§ **Work instructions**: Filter the data for lines with the word "Сбои", then copy every line so identified.

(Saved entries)
+ + +
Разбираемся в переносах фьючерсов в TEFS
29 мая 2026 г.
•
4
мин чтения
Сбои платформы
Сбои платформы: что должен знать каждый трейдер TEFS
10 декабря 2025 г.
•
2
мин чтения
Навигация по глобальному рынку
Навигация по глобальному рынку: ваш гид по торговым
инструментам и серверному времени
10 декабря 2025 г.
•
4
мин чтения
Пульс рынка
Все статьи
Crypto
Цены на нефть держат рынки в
+ + +
§ **Output for this exercise**:
Сбои платформы
Сбои платформы: что должен знать каждый трейдер TEFS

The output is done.